Defining and Evaluating Political Bias in LLMs
OpenAI has published a post describing their methodology for evaluating political bias in ChatGPT, introducing new real-world testing approaches aimed at improving objectivity and reducing bias. The piece outlines how OpenAI defines political bias in the context of large language models and the evaluation frameworks they are developing to measure it. This represents OpenAI's public commitment to systematic bias measurement as a component of responsible deployment.

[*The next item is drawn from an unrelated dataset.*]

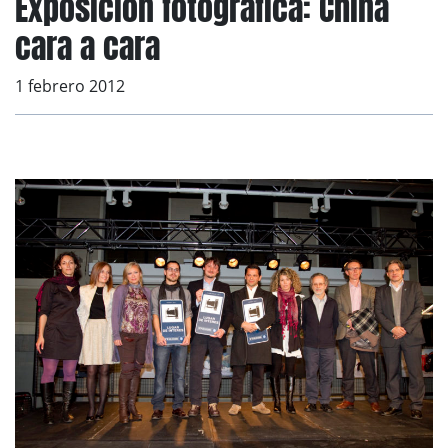
Exposición fotográfica: China
cara a cara
1 febrero 2012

Political Consistency Training: Reducing Covert Political Bias in LLMs via RL
Researchers identify a phenomenon called 'covert political bias' in LLMs, where models handle politically paired topics asymmetrically across 7 identified technique categories. They propose two metrics—Sentiment Consistency and Helpfulness Consistency—to measure this asymmetry. To address it, they introduce Political Consistency Training (PCT), an RL-based method with complementary training paradigms that reduces covert bias while preserving overall helpfulness and generalizing to held-out benchmarks.
Mitigating Perceptual Judgment Bias in Multimodal LLM-as-a-Judge via Perceptual Perturbation and Reward Modeling
This paper identifies and analyzes 'Perceptual Judgment Bias' in multimodal LLM judges, where models anchor on response text rather than visual evidence when the two conflict. The authors introduce a Perceptually Perturbed Judgment Dataset using counterfactual responses to isolate perceptual errors, and a training framework combining GRPO-based reward modeling with batch-ranking objectives. Experiments on MLLM-as-a-Judge benchmarks show improved perceptual fidelity, ranking coherence, and alignment with human evaluation.